** Task prompt **
Copy every line of the records exactly, without including the images.

(Collected data entries)
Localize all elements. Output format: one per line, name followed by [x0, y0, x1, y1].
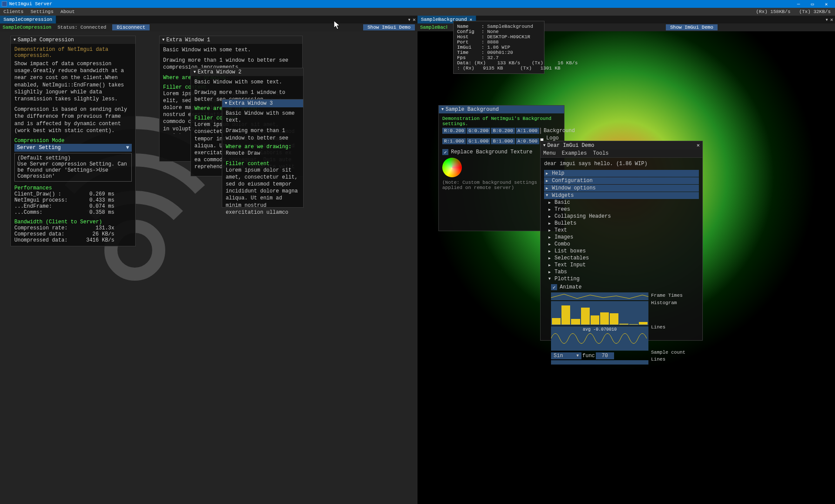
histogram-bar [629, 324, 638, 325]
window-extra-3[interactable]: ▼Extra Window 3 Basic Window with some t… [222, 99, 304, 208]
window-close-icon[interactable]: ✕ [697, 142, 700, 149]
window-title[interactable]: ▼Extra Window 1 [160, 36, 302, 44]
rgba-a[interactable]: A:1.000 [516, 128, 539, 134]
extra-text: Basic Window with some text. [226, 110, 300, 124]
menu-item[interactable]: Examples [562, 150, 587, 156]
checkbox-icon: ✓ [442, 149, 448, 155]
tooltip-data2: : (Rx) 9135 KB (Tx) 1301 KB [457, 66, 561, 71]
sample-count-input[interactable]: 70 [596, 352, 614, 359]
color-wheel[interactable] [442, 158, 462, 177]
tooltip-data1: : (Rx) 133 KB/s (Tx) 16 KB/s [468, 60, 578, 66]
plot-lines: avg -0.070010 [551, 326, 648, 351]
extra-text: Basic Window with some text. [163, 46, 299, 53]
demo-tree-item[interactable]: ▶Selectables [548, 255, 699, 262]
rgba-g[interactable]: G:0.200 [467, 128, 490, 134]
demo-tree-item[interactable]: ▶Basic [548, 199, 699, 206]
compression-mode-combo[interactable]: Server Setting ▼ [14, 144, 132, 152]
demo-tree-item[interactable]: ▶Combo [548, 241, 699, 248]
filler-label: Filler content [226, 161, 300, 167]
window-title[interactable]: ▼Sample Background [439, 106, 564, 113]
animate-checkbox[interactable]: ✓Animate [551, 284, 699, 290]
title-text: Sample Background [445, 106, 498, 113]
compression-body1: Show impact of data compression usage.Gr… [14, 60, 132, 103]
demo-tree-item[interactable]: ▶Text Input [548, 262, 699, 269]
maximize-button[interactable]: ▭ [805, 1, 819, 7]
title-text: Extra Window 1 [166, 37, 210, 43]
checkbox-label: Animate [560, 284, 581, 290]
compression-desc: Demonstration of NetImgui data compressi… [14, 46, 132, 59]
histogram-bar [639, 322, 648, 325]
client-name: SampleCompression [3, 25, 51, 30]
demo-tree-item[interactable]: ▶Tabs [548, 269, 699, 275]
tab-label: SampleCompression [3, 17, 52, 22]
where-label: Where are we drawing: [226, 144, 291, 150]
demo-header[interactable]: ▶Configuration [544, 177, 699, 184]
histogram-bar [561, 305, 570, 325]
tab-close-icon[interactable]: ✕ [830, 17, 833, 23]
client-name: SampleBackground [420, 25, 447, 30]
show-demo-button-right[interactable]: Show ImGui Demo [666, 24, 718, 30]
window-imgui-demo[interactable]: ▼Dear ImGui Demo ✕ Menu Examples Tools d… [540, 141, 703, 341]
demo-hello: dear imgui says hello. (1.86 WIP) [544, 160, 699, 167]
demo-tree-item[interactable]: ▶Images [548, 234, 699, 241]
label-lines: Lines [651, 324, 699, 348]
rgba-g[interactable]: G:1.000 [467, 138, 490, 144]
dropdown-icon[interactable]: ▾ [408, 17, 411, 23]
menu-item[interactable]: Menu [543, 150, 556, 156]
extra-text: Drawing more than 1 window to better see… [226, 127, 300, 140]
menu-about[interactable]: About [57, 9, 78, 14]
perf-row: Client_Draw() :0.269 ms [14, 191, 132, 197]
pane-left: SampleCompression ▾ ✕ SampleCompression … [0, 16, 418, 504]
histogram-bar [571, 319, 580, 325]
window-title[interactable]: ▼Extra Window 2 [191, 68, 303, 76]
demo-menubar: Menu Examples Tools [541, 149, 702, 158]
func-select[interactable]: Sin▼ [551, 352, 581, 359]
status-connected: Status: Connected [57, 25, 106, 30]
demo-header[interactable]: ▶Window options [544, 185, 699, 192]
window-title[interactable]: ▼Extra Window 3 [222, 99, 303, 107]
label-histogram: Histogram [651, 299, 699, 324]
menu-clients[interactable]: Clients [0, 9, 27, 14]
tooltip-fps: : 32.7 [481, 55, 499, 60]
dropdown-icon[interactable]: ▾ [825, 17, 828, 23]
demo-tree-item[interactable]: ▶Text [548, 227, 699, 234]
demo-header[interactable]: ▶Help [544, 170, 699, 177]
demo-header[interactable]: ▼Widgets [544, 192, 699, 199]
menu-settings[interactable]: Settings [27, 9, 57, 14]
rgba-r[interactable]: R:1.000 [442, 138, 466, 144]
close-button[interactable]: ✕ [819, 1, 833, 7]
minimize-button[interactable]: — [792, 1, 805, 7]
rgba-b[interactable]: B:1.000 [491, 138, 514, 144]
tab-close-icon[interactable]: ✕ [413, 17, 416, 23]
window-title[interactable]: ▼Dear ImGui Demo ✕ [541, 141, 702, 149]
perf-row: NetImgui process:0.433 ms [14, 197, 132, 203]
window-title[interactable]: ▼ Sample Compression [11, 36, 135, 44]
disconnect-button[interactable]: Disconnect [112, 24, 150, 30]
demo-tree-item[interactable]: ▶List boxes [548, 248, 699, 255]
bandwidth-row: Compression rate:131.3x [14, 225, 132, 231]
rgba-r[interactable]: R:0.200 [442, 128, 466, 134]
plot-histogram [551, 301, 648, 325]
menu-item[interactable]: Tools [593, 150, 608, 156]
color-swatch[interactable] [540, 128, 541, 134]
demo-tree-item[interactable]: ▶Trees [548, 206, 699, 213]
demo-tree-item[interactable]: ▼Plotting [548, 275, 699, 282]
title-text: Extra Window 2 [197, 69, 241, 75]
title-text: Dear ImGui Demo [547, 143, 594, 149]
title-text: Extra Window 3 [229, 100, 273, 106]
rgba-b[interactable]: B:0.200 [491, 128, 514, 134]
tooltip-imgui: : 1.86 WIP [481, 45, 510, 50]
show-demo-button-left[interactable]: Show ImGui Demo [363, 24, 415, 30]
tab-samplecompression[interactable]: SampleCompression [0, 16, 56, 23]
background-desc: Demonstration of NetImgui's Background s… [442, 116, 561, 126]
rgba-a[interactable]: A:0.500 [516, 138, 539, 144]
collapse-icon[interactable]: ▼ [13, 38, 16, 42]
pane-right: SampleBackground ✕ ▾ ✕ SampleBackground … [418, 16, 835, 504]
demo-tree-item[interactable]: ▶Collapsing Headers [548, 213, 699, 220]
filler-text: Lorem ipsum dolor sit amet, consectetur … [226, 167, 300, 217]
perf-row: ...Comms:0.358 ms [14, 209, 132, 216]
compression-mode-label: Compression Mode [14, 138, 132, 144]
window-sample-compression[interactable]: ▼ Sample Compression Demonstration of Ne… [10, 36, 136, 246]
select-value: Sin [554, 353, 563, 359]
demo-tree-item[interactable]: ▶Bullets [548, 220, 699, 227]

** Answer section **
Localize all elements. Output format: one per line, name followed by [x0, y0, x1, y1].
histogram-bar [629, 324, 638, 325]
window-extra-3[interactable]: ▼Extra Window 3 Basic Window with some t… [222, 99, 304, 208]
window-close-icon[interactable]: ✕ [697, 142, 700, 149]
window-title[interactable]: ▼Extra Window 1 [160, 36, 302, 44]
rgba-a[interactable]: A:1.000 [516, 128, 539, 134]
extra-text: Basic Window with some text. [226, 110, 300, 124]
menu-item[interactable]: Examples [562, 150, 587, 156]
checkbox-icon: ✓ [442, 149, 448, 155]
tooltip-data2: : (Rx) 9135 KB (Tx) 1301 KB [457, 66, 561, 71]
sample-count-input[interactable]: 70 [596, 352, 614, 359]
color-wheel[interactable] [442, 158, 462, 177]
tooltip-data1: : (Rx) 133 KB/s (Tx) 16 KB/s [468, 60, 578, 66]
plot-lines: avg -0.070010 [551, 326, 648, 351]
extra-text: Basic Window with some text. [163, 46, 299, 53]
demo-tree-item[interactable]: ▶Selectables [548, 255, 699, 262]
rgba-g[interactable]: G:0.200 [467, 128, 490, 134]
demo-tree-item[interactable]: ▶Basic [548, 199, 699, 206]
compression-mode-combo[interactable]: Server Setting ▼ [14, 144, 132, 152]
demo-tree-item[interactable]: ▶Combo [548, 241, 699, 248]
filler-label: Filler content [226, 161, 300, 167]
window-title[interactable]: ▼Sample Background [439, 106, 564, 113]
animate-checkbox[interactable]: ✓Animate [551, 284, 699, 290]
title-text: Sample Background [445, 106, 498, 113]
compression-body1: Show impact of data compression usage.Gr… [14, 60, 132, 103]
demo-tree-item[interactable]: ▶Text Input [548, 262, 699, 269]
maximize-button[interactable]: ▭ [805, 1, 819, 7]
title-text: Extra Window 1 [166, 37, 210, 43]
checkbox-label: Animate [560, 284, 581, 290]
compression-desc: Demonstration of NetImgui data compressi… [14, 46, 132, 59]
histogram-bar [639, 322, 648, 325]
client-name: SampleCompression [3, 25, 51, 30]
demo-tree-item[interactable]: ▶Tabs [548, 269, 699, 275]
tab-label: SampleCompression [3, 17, 52, 22]
where-label: Where are we drawing: [226, 144, 291, 150]
demo-header[interactable]: ▶Configuration [544, 177, 699, 184]
histogram-bar [561, 305, 570, 325]
tab-close-icon[interactable]: ✕ [830, 17, 833, 23]
client-name: SampleBackground [420, 25, 447, 30]
show-demo-button-right[interactable]: Show ImGui Demo [666, 24, 718, 30]
window-imgui-demo[interactable]: ▼Dear ImGui Demo ✕ Menu Examples Tools d… [540, 141, 703, 341]
demo-hello: dear imgui says hello. (1.86 WIP) [544, 160, 699, 167]
demo-tree-item[interactable]: ▶Images [548, 234, 699, 241]
label-lines: Lines [651, 324, 699, 348]
rgba-g[interactable]: G:1.000 [467, 138, 490, 144]
dropdown-icon[interactable]: ▾ [408, 17, 411, 23]
menu-item[interactable]: Menu [543, 150, 556, 156]
extra-text: Drawing more than 1 window to better see… [226, 127, 300, 140]
menu-about[interactable]: About [57, 9, 78, 14]
perf-row: Client_Draw() :0.269 ms [14, 191, 132, 197]
pane-left: SampleCompression ▾ ✕ SampleCompression … [0, 16, 418, 504]
histogram-bar [571, 319, 580, 325]
window-title[interactable]: ▼Extra Window 2 [191, 68, 303, 76]
demo-menubar: Menu Examples Tools [541, 149, 702, 158]
func-select[interactable]: Sin▼ [551, 352, 581, 359]
status-connected: Status: Connected [57, 25, 106, 30]
demo-header[interactable]: ▶Window options [544, 185, 699, 192]
window-title[interactable]: ▼Extra Window 3 [222, 99, 303, 107]
label-histogram: Histogram [651, 299, 699, 324]
menu-clients[interactable]: Clients [0, 9, 27, 14]
tooltip-fps: : 32.7 [481, 55, 499, 60]
dropdown-icon[interactable]: ▾ [825, 17, 828, 23]
demo-tree-item[interactable]: ▶Text [548, 227, 699, 234]
demo-header[interactable]: ▶Help [544, 170, 699, 177]
demo-header[interactable]: ▼Widgets [544, 192, 699, 199]
menu-settings[interactable]: Settings [27, 9, 57, 14]
rgba-r[interactable]: R:1.000 [442, 138, 466, 144]
close-button[interactable]: ✕ [819, 1, 833, 7]
minimize-button[interactable]: — [792, 1, 805, 7]
rgba-b[interactable]: B:1.000 [491, 138, 514, 144]
tab-close-icon[interactable]: ✕ [413, 17, 416, 23]
window-title[interactable]: ▼Dear ImGui Demo ✕ [541, 141, 702, 149]
perf-row: NetImgui process:0.433 ms [14, 197, 132, 203]
window-title[interactable]: ▼ Sample Compression [11, 36, 135, 44]
disconnect-button[interactable]: Disconnect [112, 24, 150, 30]
demo-tree-item[interactable]: ▶List boxes [548, 248, 699, 255]
bandwidth-row: Compression rate:131.3x [14, 225, 132, 231]
rgba-r[interactable]: R:0.200 [442, 128, 466, 134]
plot-histogram [551, 301, 648, 325]
menu-item[interactable]: Tools [593, 150, 608, 156]
color-swatch[interactable] [540, 128, 541, 134]
demo-tree-item[interactable]: ▶Trees [548, 206, 699, 213]
demo-tree-item[interactable]: ▼Plotting [548, 275, 699, 282]
title-text: Extra Window 2 [197, 69, 241, 75]
title-text: Dear ImGui Demo [547, 143, 594, 149]
title-text: Extra Window 3 [229, 100, 273, 106]
rgba-b[interactable]: B:0.200 [491, 128, 514, 134]
tooltip-imgui: : 1.86 WIP [481, 45, 510, 50]
show-demo-button-left[interactable]: Show ImGui Demo [363, 24, 415, 30]
tab-samplecompression[interactable]: SampleCompression [0, 16, 56, 23]
background-desc: Demonstration of NetImgui's Background s… [442, 116, 561, 126]
rgba-a[interactable]: A:0.500 [516, 138, 539, 144]
collapse-icon[interactable]: ▼ [13, 38, 16, 42]
pane-right: SampleBackground ✕ ▾ ✕ SampleBackground … [418, 16, 835, 504]
demo-tree-item[interactable]: ▶Collapsing Headers [548, 213, 699, 220]
filler-text: Lorem ipsum dolor sit amet, consectetur … [226, 167, 300, 217]
perf-row: ...Comms:0.358 ms [14, 209, 132, 216]
compression-mode-label: Compression Mode [14, 138, 132, 144]
window-sample-compression[interactable]: ▼ Sample Compression Demonstration of Ne… [10, 36, 136, 246]
select-value: Sin [554, 353, 563, 359]
demo-tree-item[interactable]: ▶Bullets [548, 220, 699, 227]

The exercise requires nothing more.